Health Watch: Managing COPD

Chronic obstructive pulmonary disease (COPD) is a common lung disease that makes it hard to breathe. It’s also the fourth leading cause of death in the U.S. Nearly 16 million people in the U.S. have COPD. Missouri ranks among the top with the most COPD cases.

There are two main forms of COPD: chronic bronchitis and emphysema. Most people with COPD have a combination of both conditions.
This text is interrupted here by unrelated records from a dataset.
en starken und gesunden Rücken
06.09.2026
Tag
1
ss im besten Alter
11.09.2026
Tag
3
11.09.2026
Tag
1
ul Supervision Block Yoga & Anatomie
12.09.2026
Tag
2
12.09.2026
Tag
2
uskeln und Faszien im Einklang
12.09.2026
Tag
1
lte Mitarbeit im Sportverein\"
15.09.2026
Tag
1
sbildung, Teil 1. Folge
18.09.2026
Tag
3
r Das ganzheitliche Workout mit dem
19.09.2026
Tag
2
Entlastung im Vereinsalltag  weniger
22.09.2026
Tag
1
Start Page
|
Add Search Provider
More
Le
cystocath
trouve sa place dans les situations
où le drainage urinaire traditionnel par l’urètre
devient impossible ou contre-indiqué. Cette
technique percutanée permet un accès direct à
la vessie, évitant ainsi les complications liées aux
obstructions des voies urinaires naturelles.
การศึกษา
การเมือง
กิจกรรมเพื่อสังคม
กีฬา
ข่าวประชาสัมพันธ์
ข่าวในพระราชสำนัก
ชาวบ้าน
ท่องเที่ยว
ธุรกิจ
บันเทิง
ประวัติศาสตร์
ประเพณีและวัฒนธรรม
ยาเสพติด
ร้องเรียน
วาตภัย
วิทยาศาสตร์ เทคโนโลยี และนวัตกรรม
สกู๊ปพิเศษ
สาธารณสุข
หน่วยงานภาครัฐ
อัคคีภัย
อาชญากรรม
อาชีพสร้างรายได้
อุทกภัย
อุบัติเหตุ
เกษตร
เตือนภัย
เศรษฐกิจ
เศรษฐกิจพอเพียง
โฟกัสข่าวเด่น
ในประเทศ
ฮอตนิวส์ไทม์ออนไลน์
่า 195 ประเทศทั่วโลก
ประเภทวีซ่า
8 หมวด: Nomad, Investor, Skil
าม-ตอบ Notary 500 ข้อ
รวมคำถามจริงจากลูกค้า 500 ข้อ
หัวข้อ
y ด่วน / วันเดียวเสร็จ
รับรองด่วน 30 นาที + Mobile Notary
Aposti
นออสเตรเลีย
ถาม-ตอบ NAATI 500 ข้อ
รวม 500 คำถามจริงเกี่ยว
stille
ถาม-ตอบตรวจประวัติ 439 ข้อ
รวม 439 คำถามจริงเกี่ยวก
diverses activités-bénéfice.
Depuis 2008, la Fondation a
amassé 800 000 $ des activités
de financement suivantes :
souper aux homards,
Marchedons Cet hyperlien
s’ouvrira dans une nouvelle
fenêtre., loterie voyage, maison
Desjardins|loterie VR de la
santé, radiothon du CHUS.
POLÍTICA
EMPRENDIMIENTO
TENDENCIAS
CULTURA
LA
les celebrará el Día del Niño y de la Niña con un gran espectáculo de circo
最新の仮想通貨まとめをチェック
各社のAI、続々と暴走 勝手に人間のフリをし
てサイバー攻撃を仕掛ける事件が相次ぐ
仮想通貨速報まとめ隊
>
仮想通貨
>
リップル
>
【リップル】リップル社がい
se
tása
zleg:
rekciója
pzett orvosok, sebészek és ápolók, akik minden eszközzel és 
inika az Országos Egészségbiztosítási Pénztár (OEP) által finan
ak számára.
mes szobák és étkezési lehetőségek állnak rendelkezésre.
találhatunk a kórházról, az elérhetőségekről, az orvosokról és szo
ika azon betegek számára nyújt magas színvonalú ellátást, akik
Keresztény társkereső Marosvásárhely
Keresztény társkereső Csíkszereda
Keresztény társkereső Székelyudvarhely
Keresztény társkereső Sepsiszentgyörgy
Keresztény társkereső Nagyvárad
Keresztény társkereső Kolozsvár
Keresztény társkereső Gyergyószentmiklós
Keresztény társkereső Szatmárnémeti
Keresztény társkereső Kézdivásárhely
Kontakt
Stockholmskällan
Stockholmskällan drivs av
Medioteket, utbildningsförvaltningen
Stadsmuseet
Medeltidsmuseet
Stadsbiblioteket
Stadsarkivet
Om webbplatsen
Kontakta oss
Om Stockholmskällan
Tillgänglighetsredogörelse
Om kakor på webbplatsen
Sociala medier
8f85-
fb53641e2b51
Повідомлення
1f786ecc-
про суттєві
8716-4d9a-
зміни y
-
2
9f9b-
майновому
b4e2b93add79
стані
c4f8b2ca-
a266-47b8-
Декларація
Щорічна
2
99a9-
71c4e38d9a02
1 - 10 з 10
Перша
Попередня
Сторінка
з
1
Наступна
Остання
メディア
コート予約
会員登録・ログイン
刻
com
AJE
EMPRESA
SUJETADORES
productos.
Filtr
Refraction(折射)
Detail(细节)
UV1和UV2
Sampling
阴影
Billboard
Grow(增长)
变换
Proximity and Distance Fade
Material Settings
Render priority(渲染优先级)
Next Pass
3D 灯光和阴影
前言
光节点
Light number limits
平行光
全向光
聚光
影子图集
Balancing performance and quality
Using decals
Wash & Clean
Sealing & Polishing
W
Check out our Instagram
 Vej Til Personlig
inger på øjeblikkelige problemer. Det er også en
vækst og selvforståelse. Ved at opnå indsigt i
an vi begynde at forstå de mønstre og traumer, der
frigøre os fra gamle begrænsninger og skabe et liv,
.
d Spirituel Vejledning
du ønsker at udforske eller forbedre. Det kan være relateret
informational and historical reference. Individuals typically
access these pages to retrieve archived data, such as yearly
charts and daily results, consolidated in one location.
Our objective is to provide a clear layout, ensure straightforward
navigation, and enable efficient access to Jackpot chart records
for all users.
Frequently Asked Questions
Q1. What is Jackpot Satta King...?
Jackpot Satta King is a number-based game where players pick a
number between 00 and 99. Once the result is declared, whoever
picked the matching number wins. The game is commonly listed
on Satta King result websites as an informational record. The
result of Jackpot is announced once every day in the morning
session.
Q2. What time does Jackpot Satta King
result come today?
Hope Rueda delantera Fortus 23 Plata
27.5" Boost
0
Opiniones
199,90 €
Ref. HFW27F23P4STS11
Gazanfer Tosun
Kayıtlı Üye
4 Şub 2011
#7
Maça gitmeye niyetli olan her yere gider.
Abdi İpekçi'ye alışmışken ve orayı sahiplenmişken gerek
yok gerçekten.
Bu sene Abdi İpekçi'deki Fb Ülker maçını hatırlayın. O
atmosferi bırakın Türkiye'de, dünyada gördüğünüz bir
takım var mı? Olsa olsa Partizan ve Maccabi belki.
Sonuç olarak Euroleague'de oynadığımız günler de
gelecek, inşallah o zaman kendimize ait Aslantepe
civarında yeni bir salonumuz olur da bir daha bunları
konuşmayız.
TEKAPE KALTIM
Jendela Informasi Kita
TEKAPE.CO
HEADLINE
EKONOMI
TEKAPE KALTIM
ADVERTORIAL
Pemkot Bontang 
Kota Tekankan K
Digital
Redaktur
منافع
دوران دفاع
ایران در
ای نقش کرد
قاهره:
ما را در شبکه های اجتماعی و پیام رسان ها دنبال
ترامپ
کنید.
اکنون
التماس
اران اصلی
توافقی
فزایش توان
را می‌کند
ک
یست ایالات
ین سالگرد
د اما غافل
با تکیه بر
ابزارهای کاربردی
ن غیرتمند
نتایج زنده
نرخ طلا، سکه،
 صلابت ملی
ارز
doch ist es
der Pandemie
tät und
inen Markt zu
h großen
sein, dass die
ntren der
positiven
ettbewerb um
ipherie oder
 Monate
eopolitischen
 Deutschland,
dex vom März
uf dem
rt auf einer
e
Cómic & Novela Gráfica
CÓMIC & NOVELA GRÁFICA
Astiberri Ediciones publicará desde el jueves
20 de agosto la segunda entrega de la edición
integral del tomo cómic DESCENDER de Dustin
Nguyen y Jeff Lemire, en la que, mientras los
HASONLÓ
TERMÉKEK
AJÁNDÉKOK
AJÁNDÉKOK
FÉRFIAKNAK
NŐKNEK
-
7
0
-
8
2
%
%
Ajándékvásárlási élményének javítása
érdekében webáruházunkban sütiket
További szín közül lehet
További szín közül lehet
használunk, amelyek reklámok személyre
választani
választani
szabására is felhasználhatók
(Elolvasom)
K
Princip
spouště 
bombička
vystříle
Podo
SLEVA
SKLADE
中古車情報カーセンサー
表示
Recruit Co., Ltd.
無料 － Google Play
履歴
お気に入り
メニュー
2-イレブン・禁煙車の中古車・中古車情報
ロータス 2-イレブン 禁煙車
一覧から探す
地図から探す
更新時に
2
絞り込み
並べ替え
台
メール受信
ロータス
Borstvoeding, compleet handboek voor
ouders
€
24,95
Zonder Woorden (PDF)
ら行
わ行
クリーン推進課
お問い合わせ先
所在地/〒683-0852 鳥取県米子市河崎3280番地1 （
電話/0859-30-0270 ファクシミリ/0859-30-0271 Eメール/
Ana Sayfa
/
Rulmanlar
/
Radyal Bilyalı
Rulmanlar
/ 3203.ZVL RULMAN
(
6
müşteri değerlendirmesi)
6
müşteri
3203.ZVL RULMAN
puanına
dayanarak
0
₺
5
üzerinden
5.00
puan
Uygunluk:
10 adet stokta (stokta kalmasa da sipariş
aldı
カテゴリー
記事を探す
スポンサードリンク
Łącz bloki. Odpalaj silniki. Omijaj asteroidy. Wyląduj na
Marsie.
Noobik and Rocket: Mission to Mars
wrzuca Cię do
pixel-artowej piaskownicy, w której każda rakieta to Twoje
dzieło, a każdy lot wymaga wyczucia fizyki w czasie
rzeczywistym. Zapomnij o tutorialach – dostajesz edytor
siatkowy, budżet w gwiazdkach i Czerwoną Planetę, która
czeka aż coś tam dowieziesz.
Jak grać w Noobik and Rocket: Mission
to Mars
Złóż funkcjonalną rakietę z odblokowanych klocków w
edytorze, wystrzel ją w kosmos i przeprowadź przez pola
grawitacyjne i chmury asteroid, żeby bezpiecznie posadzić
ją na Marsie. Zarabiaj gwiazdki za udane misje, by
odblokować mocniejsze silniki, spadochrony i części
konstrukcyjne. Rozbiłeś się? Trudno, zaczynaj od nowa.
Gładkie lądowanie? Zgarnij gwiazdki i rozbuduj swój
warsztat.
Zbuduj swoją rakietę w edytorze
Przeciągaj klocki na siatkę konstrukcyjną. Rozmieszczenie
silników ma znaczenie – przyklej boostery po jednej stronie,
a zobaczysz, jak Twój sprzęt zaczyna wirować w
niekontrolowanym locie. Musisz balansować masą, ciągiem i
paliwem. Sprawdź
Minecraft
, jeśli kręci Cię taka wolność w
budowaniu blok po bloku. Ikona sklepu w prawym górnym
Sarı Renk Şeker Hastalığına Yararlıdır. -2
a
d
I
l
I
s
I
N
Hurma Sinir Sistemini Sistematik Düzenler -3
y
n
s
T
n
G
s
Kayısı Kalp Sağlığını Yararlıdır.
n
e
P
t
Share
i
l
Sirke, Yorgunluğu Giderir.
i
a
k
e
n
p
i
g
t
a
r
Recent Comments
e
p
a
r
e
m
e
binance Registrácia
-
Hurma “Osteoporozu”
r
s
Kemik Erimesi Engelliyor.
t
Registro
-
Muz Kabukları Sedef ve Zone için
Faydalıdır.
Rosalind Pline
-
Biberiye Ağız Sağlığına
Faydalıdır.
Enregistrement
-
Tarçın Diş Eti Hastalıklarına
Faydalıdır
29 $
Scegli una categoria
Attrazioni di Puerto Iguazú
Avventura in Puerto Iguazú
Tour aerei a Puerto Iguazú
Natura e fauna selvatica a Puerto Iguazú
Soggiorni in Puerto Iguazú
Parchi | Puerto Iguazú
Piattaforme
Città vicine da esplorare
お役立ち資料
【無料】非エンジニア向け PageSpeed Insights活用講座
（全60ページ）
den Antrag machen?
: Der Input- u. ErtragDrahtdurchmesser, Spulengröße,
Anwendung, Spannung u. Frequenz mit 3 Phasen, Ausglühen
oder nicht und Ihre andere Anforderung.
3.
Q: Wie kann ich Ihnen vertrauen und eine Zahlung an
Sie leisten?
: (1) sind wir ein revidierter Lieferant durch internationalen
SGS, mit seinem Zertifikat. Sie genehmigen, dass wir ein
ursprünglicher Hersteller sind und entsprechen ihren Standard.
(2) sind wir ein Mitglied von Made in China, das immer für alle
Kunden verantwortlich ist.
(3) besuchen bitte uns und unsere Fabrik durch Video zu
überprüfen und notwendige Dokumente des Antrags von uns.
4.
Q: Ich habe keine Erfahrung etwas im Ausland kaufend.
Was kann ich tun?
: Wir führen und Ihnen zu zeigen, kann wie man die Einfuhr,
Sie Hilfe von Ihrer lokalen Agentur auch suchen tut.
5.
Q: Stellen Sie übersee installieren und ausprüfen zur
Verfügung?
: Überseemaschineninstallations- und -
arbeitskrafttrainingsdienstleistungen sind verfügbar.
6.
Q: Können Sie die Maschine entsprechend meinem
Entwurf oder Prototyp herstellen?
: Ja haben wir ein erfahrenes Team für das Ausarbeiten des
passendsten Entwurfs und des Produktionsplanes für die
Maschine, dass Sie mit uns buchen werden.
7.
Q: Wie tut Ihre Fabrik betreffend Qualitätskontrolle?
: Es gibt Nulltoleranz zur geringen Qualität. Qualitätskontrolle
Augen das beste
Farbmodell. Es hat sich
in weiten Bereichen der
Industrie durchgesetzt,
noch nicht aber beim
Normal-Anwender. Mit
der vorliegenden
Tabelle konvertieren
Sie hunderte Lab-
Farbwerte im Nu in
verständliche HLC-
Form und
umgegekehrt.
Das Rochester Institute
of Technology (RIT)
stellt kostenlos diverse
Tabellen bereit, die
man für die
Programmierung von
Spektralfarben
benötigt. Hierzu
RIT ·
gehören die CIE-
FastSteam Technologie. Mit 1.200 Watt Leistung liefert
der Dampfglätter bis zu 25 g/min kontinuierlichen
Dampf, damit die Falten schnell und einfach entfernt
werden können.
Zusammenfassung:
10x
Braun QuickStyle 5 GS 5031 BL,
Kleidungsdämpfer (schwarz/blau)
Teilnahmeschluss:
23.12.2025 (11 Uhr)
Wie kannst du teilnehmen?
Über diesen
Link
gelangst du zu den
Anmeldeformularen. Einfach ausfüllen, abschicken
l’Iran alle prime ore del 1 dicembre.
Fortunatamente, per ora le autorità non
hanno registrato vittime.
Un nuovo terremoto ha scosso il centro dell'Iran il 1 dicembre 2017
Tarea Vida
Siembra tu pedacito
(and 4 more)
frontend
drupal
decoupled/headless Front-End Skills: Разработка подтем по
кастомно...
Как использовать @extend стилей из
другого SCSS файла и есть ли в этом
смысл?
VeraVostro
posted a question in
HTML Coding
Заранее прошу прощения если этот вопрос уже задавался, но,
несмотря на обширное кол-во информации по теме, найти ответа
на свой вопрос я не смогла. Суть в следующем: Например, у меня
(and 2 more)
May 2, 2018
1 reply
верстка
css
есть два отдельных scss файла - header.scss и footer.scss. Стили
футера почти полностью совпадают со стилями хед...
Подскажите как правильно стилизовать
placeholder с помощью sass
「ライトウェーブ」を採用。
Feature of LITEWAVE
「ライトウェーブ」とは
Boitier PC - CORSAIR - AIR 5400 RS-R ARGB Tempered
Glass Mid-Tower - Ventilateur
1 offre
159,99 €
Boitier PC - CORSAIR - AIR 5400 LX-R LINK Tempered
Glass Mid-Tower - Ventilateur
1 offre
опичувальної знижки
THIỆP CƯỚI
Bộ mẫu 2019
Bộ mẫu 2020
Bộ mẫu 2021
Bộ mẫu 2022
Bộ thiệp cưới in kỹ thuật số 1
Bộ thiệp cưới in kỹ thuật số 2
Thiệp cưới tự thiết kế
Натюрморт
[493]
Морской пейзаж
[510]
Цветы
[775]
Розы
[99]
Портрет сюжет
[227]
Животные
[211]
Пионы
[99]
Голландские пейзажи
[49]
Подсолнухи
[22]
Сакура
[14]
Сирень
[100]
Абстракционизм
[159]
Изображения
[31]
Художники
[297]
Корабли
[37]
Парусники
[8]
Smoking is the main cause of COPD. Other risk factors include: 1) Exposure to certain gases or fumes in the workplace; 2) exposure to heavy amounts of secondhand smoke and pollution; and 3) frequent use of a cooking fire without proper ventilation.

COPD symptoms may include any of the following: Cough, with or without mucus; Fatigue; Numerous respiratory infections; Shortness of breath (dyspnea) that gets worse with mild activity; Trouble catching one's breath; Wheezing.  Dr. Ghassan Kamel, SLUCare pulmonologist at SSM Health St. Louis University Hospital says, "patients with COPS are prone to have osteoporosis. They are prone to have muscle wasting."

There is no cure for COPD. But there are many things you can do to relieve symptoms and keep the disease from getting worse:

1) If you smoke, quit immediately to slow lung damage;

2) Medicines used to treat COPD may include medications to open the airways and reduce lung inflammation. In severe cases or during flare-ups, steroids, bronchodilators through a nebulizer, oxygen therapy, and/or a machine to help with breathing may be necessary.

3) Avoid lung infections (such as the flu or pneumonia)

3) Pulmonary rehabilitation

4) Bullectomy is a procedure to remove one or more of the very large air sacs from the lungs

5) Lung Volume Reduction Surgery (LVRS) is a procedure to help people with severe emphysema affecting the upper lung lobes. LVRS is not a cure for COPD but can improve one's exercise capacity and quality of life.

SLUCare pulmonologists are currently investigating ways to use new biologics therapies – like the ones used to treat asthma – to treat COPD. For patients with asthma AND COPD, these biologic therapies have proven to be effective

COPD is associated with significant morbidity and mortality – affecting a person’s quality of life and ability to breathe comfortably. Although there is no cure for COPD, there are ways to manage symptoms and flare-ups.